Disney CEO Bob Iger this week used the company’s Q3 results to open the door of the room in which the Mouse House’s new streaming service is being prepared a fraction, giving investors a peek at what is envisaged.
Iger told analysts that Disney will “continue to move full steam ahead with our direct-to-consumer strategy”, which he referred to in his remarks as ‘Disney Play’. However, playing against the ‘full steam ahead’ message, one of the things he revealed is that Disney is not in a hurry to launch.
The service is planned for ‘late 2019’. Iger said that there was no need to rush into anything because of a fear that “the market will pass us by” because “the only place” that consumers will be able to view Disney, Pixar, Marvel and Star Wars original content. “We believe that whenever we launch, it will be attractive,” he said.
He also said that the service will be populated over time as Disney claws back rights that are currently sub-licensed to third parties. However, the core proposition will be as a home for original content from key Disney brands. This means that quality is more important than quantity. While Disney may not be able to make all of its movies available on the app, at least initially, it will use it as the vehicle for its 10-part original Star Wars TV series, for example.
Iger confirmed earlier announcements that Disney Play would include “some original films” from the company’s extensive library even if recent releases won’t be immediately available. However, he indicated that those rights would be reserved henceforward. Since taking the decision to go OTT, Disney has “not done anything that would further encumber our product”, he said.
Despite industry observers using the appellation ‘Disneyflix’ as shorthand, Iger indicated that it is not his goal to take on Netflix directly. The new service will have a lower volume of content than Netflix and will consequently have a lower price.
Unlike Netflix, Disney’s new services will not be its only OTT play, let alone its only media play. The company has already launched its sports offering ESPN+, which Iger reported had “exceeded our expectations” without specifying what those expectations were, other than to say they were “relatively modest”. Its forthcoming acquisition of 21st Century Fox’s entertainment assets – assuming international regulatory approvals are secured – will also give it a controlling stake of 60% in Hulu, the US subscription-based streaming service.
While Iger said that the Fox deal would provide the opportunity to “make our D2C products even more compelling for consumers”, he refrained from being too specific about which assets he had in mind, although he indicated that National Geographic content could ultimately be added to the new service.
Iger indicated that Disney is positioning Disney Play and Hulu at different audiences, with the former taking the form of a more family-oriented proposition that leverages the Disney brand’s association with family-friendly product.
Iger also said squarely that Disney Play’s launch would be “the biggest priority of the company” in 2019 – this in the same timeframe that the company expects to be integrating Fox’s entertainment business.
Disney’s Q3 results came out on the same day that 21st Century Fox made its formal offer of £14 a share for the 61% of Sky it does not already own to shareholders, meaning that it has declined for now to top Comcast’s recommended superior offer of £14.75 a share.
Fox’s move gives it and Disney time to decide whether to top Comcast’s rival offer, which has been recommended to Sky shareholders by the company’s independent committee, or to fold.
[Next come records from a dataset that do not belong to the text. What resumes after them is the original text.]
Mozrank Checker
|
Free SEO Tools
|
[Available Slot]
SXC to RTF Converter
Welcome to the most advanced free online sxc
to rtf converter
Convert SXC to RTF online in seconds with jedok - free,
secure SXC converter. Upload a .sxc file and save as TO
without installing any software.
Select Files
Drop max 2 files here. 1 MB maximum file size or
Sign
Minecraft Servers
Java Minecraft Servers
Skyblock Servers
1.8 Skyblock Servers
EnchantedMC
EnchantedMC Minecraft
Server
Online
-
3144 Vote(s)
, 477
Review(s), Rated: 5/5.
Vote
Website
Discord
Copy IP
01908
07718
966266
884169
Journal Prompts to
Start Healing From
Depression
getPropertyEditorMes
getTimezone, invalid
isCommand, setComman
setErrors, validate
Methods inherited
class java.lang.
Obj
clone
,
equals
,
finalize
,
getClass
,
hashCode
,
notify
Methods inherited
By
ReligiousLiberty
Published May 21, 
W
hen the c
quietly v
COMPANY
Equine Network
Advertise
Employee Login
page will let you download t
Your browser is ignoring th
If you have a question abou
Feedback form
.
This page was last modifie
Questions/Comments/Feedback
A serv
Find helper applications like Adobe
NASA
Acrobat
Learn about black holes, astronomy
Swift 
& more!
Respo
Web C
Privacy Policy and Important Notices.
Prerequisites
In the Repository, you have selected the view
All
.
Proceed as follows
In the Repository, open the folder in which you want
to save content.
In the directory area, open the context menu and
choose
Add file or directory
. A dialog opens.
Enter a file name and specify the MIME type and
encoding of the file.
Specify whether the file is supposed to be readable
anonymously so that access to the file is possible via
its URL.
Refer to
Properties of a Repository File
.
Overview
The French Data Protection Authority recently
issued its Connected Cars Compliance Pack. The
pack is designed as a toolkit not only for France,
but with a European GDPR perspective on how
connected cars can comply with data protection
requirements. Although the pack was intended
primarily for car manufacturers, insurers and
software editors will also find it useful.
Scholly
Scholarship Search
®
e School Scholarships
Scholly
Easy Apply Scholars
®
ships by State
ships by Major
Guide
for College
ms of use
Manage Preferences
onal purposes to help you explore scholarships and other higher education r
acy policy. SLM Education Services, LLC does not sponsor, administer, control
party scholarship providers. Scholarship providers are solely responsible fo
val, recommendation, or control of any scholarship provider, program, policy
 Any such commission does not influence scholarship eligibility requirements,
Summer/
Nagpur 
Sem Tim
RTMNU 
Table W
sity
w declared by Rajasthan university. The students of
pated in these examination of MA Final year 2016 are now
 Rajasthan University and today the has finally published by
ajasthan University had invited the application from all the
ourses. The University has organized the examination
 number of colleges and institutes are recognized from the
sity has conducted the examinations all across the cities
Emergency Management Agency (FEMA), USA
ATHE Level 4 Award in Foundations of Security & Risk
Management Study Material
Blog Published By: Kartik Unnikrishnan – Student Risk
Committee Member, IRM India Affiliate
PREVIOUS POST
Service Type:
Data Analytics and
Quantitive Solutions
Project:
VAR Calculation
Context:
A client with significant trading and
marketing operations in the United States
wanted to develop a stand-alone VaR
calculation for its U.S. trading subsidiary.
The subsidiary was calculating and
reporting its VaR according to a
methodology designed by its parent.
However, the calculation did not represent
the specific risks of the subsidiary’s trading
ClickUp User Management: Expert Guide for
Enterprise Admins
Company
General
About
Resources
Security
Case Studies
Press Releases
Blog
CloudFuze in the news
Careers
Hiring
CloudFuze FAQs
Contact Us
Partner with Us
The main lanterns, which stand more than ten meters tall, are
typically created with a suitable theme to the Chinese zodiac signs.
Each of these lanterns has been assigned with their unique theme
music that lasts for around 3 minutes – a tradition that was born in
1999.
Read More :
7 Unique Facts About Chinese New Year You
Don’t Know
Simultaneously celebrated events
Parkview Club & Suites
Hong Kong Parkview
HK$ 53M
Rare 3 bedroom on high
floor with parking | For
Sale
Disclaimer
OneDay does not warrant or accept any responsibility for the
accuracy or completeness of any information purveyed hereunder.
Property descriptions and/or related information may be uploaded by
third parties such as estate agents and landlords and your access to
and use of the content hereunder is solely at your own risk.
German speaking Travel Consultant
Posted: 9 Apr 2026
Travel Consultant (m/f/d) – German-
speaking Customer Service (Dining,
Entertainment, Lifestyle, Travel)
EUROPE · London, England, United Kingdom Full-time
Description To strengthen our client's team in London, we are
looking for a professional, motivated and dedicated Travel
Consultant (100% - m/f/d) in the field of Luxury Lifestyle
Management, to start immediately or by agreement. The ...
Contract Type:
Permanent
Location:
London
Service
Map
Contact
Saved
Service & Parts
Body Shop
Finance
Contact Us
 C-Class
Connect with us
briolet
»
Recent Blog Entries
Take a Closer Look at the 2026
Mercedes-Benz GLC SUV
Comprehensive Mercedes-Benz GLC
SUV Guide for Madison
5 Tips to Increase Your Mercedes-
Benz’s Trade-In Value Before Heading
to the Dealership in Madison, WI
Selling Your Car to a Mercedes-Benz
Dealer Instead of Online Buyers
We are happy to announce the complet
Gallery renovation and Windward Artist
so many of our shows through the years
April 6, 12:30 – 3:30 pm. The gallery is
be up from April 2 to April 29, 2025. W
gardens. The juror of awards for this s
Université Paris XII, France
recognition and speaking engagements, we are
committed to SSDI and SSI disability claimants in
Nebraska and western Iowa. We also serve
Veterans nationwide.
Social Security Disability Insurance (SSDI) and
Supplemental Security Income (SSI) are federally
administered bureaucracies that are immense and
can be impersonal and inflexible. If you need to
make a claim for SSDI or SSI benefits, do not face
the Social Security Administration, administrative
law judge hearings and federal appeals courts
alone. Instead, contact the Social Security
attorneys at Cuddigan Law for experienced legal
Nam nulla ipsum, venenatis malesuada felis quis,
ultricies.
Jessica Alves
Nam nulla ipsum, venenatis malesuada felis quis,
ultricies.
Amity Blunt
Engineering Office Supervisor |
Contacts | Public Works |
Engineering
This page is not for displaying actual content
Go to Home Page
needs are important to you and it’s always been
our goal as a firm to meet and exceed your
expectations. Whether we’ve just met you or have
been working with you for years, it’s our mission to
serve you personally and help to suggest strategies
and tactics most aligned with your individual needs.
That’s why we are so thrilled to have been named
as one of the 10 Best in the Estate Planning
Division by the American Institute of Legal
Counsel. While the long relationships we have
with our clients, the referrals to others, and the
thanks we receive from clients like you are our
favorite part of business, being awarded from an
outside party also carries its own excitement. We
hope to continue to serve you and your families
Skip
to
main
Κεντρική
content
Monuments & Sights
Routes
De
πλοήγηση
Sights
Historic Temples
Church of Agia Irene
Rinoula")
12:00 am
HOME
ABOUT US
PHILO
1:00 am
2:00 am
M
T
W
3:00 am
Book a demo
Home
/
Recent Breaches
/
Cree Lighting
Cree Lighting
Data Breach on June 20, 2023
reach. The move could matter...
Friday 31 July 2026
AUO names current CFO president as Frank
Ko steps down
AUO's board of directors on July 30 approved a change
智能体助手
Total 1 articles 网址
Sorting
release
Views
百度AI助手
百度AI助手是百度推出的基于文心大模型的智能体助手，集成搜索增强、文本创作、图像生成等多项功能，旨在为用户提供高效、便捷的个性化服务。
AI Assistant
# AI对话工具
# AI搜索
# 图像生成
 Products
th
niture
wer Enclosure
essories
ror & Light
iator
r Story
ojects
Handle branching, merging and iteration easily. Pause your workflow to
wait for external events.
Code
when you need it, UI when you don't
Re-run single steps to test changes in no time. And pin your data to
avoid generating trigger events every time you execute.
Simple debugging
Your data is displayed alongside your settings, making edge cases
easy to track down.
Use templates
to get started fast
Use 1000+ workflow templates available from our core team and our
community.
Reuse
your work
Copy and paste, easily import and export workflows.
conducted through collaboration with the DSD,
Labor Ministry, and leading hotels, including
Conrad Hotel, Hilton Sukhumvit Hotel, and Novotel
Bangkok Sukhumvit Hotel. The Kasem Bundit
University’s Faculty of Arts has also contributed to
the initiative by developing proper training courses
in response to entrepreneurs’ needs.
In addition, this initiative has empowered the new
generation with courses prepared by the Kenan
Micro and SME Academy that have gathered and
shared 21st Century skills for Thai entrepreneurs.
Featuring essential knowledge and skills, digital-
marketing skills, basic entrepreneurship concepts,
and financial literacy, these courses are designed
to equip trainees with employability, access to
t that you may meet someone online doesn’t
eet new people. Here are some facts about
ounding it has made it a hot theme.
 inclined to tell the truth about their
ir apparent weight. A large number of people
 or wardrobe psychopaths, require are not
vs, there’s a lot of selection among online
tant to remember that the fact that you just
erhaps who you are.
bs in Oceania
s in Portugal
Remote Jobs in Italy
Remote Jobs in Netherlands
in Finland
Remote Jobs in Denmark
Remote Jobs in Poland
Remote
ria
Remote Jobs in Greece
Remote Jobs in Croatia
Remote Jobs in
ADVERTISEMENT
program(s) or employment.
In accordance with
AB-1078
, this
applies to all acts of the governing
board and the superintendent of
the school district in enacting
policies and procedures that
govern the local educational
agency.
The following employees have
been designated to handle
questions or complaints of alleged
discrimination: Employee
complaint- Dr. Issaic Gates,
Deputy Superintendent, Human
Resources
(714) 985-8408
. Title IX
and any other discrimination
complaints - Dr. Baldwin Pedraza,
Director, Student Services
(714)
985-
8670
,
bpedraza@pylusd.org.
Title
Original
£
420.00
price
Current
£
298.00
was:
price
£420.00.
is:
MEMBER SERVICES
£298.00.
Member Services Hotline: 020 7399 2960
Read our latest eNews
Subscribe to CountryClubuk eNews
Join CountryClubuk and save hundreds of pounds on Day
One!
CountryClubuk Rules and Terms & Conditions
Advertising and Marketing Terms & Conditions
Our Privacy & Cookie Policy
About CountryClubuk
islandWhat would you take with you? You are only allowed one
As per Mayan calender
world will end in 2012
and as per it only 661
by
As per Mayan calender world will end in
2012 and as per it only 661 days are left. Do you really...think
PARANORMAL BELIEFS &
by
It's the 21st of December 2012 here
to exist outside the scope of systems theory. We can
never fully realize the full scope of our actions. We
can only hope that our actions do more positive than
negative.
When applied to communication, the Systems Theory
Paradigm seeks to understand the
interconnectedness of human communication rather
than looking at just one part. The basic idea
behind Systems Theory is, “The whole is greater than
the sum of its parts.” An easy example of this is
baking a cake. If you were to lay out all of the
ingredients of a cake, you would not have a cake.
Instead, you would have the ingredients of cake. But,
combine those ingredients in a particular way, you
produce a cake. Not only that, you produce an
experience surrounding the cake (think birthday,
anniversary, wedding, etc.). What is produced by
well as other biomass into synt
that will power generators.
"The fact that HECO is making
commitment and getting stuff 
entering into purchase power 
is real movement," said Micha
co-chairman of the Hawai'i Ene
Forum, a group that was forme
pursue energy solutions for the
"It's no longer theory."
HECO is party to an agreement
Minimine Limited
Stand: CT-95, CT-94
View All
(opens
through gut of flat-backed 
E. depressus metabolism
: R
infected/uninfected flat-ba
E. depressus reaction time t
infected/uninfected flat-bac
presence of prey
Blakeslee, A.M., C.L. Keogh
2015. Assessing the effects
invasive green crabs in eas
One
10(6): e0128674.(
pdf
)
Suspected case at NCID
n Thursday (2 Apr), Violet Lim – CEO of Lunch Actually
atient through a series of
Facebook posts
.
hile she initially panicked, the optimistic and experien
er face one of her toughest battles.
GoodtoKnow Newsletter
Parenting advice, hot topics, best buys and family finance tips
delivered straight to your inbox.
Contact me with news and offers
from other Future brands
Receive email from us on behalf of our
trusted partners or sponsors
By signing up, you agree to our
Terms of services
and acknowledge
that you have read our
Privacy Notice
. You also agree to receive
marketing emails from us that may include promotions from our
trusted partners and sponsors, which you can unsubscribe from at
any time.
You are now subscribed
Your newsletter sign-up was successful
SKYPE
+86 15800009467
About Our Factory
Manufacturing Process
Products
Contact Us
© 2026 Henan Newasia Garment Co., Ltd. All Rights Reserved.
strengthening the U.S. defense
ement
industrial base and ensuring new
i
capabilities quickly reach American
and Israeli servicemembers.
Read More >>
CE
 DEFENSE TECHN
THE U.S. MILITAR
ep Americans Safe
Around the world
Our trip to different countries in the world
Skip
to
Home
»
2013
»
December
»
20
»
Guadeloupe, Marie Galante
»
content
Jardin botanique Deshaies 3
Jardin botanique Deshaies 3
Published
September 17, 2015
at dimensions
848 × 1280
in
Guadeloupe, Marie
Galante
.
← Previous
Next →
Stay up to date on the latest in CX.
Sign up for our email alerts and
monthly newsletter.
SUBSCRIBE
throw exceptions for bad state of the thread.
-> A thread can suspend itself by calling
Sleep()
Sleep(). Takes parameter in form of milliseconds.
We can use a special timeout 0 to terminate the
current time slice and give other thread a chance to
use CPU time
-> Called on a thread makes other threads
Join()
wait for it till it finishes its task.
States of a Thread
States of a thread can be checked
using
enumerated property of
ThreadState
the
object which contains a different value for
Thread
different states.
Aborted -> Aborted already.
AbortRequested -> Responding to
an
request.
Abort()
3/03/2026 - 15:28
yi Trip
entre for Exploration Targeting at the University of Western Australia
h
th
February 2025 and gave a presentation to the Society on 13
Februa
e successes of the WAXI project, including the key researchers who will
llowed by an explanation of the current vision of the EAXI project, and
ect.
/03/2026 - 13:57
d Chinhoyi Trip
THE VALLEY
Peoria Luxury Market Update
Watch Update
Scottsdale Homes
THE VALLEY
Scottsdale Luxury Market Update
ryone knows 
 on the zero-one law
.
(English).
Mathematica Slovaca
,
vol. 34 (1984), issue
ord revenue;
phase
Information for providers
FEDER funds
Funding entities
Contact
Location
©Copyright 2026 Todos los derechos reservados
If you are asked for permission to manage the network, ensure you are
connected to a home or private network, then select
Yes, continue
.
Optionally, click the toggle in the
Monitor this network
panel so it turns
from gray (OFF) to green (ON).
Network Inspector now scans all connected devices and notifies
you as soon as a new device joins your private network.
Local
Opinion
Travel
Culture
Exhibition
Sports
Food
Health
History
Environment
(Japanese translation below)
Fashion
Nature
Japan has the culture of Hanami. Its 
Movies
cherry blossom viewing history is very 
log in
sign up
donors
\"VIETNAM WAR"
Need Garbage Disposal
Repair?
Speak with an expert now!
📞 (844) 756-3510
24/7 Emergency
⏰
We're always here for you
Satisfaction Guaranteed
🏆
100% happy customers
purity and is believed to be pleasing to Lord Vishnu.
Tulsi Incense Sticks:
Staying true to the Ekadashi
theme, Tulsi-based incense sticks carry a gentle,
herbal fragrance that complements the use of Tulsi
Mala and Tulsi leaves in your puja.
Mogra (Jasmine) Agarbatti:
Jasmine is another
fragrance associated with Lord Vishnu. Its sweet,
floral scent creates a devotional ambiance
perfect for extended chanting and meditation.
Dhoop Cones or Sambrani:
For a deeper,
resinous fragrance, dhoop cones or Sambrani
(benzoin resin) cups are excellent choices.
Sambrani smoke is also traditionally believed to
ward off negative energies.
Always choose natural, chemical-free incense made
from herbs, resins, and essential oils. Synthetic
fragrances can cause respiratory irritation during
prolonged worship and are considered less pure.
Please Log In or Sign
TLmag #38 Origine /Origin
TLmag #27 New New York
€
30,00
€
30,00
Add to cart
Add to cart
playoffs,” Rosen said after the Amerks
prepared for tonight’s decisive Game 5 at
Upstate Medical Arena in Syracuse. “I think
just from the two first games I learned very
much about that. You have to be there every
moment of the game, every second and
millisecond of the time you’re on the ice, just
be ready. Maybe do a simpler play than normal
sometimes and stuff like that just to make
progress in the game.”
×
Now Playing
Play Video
Answering analyst questions, Iger reminded his audience that “our consent is required for an increase in [Fox’s Sky] bid”.
Fox’s decision to make a public offer for Sky rather than to acquire the 61% it does not already own through a scheme or arrangement means that the process could take longer to complete and carries the risk that Fox will not immediately be able to delist the company, but it does give it the option to go for a simple majority of shares – including its own existing stake – rather than the current high threshold of securing acceptances of 75% of investors.
Disney’s thinking on Sky has been subject to much speculation, with some observers pondering whether Comcast and Disney might be preparing some kind of asset swap whereby Comcast gets Sky and Disney takes over Comcast’s stake in Hulu. The Mouse House is taking on significant additional leverage to acquire Fox’s assets and it may be reluctant to take on more to pay more for Sky. However, others have pointed to the value placed by Disney on taking control of Sky as key to its forward strategy.
Disney’s streaming project has the merit of being something wholly under its control. What happens with Sky involves a big element of uncertainty.